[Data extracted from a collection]
-- Opening Marker --
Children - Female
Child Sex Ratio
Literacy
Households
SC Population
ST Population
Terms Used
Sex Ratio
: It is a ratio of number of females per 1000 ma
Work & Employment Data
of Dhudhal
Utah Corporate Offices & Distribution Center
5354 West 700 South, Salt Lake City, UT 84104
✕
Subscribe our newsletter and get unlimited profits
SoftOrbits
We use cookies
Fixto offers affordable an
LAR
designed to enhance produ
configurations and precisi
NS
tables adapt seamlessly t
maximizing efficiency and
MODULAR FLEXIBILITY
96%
-- Closing Marker --
-- Opening Marker --
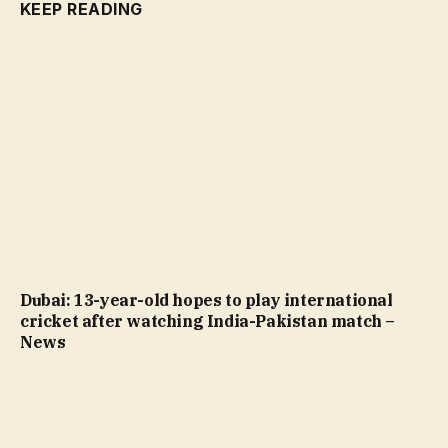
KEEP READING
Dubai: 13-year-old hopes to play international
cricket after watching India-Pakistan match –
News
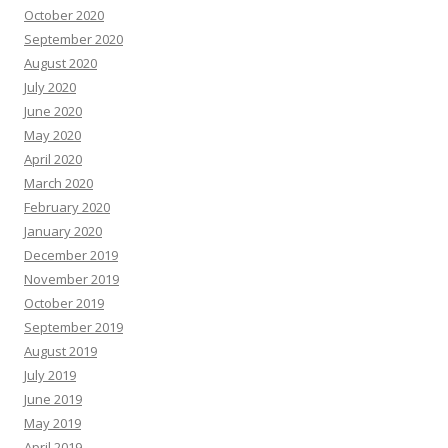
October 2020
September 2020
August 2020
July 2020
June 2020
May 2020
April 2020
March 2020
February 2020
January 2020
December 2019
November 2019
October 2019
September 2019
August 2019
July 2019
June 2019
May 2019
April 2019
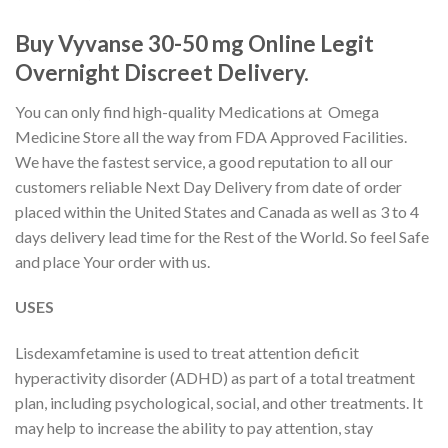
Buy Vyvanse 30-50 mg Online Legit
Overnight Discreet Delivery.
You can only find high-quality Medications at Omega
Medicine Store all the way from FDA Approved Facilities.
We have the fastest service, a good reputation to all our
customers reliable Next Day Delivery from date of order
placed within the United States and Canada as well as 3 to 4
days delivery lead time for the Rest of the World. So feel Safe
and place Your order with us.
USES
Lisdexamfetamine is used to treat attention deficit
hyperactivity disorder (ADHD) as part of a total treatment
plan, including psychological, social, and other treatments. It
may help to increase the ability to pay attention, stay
-- Closing Marker --
Problem:
The reply should consist solely of the number of lines in the records that include "attention".

Answer section:
2